#07 経済学における計算力と教養力

リチャード・P・ファインマン。くりこみ理論やクォーク理論の先駆者であり、経路積分やファインマン・ダイアグラムなどを考案した彼はまた、科学で人を面白がらせようとした生粋のエンターテナーでもあった。

そんな彼はもちろん、他人のみならず自らを知的好奇心によって満たし続けた。原子爆弾の機密情報を入れておく金庫を勝手に解錠して中にメッセージを残す。ブラジルでボンゴを練習し名手になる。新婚旅行中に暇つぶしでマヤ文明の暗号を解読する。癌を患っていたにもかかわらず、1921年から1944年という短い間だけ独立国として存在し、その後ソ連に併合されたタンヌ・トゥヴァを、幼少期の切手収集とKYZYLという綴りの首都への興味から訪れようと画策するーー。

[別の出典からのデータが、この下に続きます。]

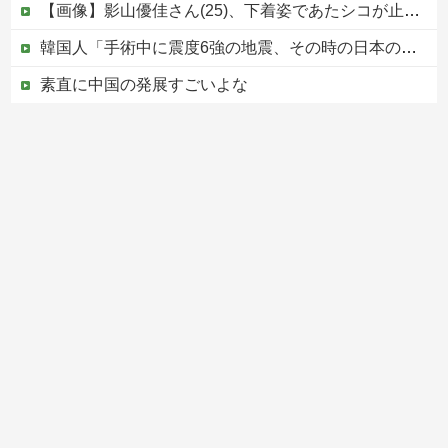
【画像】影山優佳さん(25)、下着姿であたシコが止まらない
韓国人「手術中に震度6強の地震、その時の日本の医療スタッフたちの姿をご覧ください」→「マジで鳥肌立った」「こういう姿は韓国も見習わないと」「あん...
素直に中国の発展すごいよな
避難所に土足でズカズカと入ってきて勝手に動画や写真を撮影したメディア取材陣、挙句の果てに要求してきたのは……
【悲報】クマ駆除で町役場に抗議電話殺到…職員「業務になりません」
Powered by livedoor 相互RSS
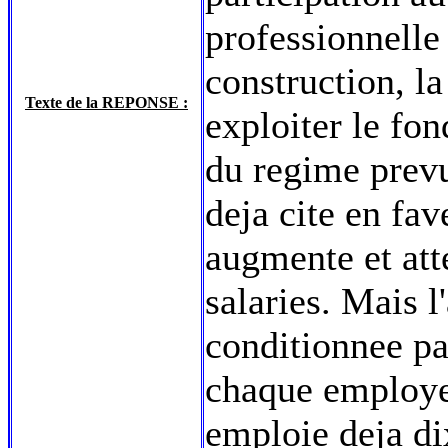
professionnelle 
construction, la
Texte de la REPONSE :
exploiter le fon
du regime prevu
deja cite en fav
augmente et atte
salaries. Mais l
conditionnee par
chaque employeu
emploie deja di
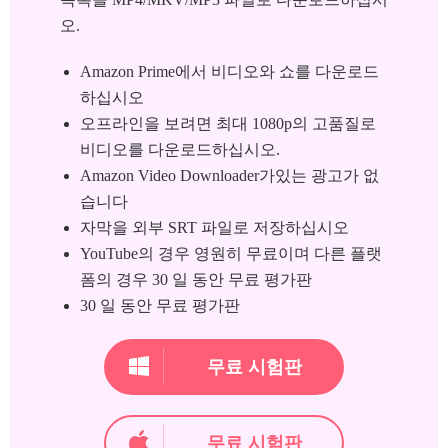
오.
Amazon Prime에서 비디오와 쇼를 다운로드
하십시오
오프라인을 보려면 최대 1080p의 고품질로
비디오를 다운로드하십시오.
Amazon Video Downloader가있는 광고가 없
습니다
자막을 외부 SRT 파일로 저장하십시오
YouTube의 경우 영원히 무료이며 다른 플랫
폼의 경우 30 일 동안 무료 평가판
30 일 동안 무료 평가판
무료 시험판
무료 시험판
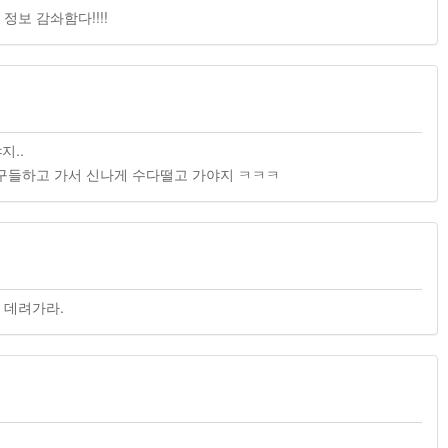
정보 감솨함다!!!!
지..
식구들하고 가서 신나게 수다떨고 가야지 ㅋㅋㅋ
 데려가라.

そんな彼がいかにエレガントに、そして説得力をもって、科学のもつ魅力を余すところなく語ったのかーーそれは『ファインマン物理学』を読めばわかるそうだ。そして、『ファインマン物理学』は物理学の教科書にしては珍しく、数式よりも地の文が多かったそうだ。これについて、サイエンス作家の竹内薫はこう述べている。すなわち、数学は言語である以上、数式の背後にある物理現象に対するイマジネーションが重要なのだと。そして、いかに数式が完璧だとしても、イマジネーションが欠けていては数式を書き連ねるという意味では雄弁だとしても中身がないのだと。

さてここに、私は(これは私文系の経済学部生に多いパターンだが)数学が得意でない学生が理論を研究する上での活路を見出している。同時に、理系から経済学の世界へと流入する人も多い中で、文系出身の経済学とが彼らとどう競うのかについても活路を見出している。もちろん経済数学についての鍛錬を日々積むことが重要なのは言うまでもないが、数式で勝負できないのであればイマジネーションで勝負すれば良いのではないか、と。もともと、文系と理系の違いは数学が得意か苦手かと言うのではなく、研究対象が人間や社会なのか自然なのかというところにある。そして、イマジネーションというのは現実の社会をどのように捉えているのか、言ってみればその人の持つ世界に対する観念なのである。そうであるとすれば、研究対象を人間や社会とする文系の方が必然的にイマジネーションという部分において優位性を持つことは明らかであろう。さらに言えば、経済学には分業体制が重要だと強調してきた歴史があるのだから、文系出身者が論文の青写真を描いて理系出身者がその青写真に従ってモデルを作成する、というような分業体制を整えるのも実は良いアイデアなのかもしれない。

(ちなみに、理系教育を重視する言説のなかに文系を軽視する言説が見られることも多いが、これに賛同する気はさらさらないことも述べておきたい。人間や社会に対する研究をしなければ社会それ自体のグランドデザインは描けないと考えるからである。これについては別記事でさらに詳しく述べようかと思う。)

では、現実の社会を捉える力はどのようにして培えば良いのだろうか。私は、これこそが近年軽視されているように思われる「教養」の役割なのではないかと思う。教養を構成するものの中には「地理」や「歴史」、「文学」、「芸術」など多くのものがあると思うが、なかでも「哲学」はその根幹をなすものであろう。20世紀以降、学問が細分化されその方法論が精緻化されるにつれ、確かに哲学は下火になりつつあるように思われる。しかし、人間のあらゆる決定に価値観が介在する以上、その価値観それ自体を見つめ直す哲学の役割は再認識されてしかるべきであろう。